| AIM OF THE TASK |
Every record should be copied exactly, and the images omitted.

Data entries
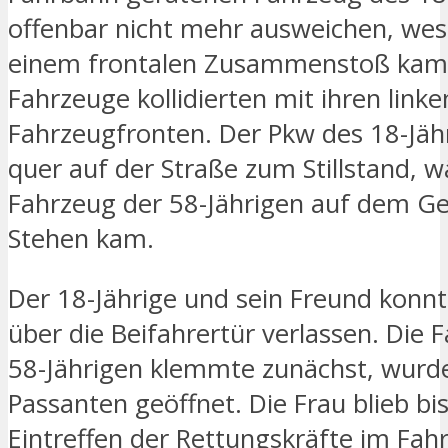
offenbar nicht mehr ausweichen, wes
einem frontalen Zusammenstoß kam.
Fahrzeuge kollidierten mit ihren linke
Fahrzeugfronten. Der Pkw des 18-Jä
quer auf der Straße zum Stillstand, 
Fahrzeug der 58-Jährigen auf dem G
Stehen kam.
Der 18-Jährige und sein Freund konn
über die Beifahrertür verlassen. Die 
58-Jährigen klemmte zunächst, wurd
Passanten geöffnet. Die Frau blieb bi
Eintreffen der Rettungskräfte im Fahr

| ANSWER SECTION |
offenbar nicht mehr ausweichen, wes
einem frontalen Zusammenstoß kam.
Fahrzeuge kollidierten mit ihren linke
Fahrzeugfronten. Der Pkw des 18-Jä
quer auf der Straße zum Stillstand, 
Fahrzeug der 58-Jährigen auf dem G
Stehen kam.
Der 18-Jährige und sein Freund konn
über die Beifahrertür verlassen. Die 
58-Jährigen klemmte zunächst, wurd
Passanten geöffnet. Die Frau blieb bi
Eintreffen der Rettungskräfte im Fahr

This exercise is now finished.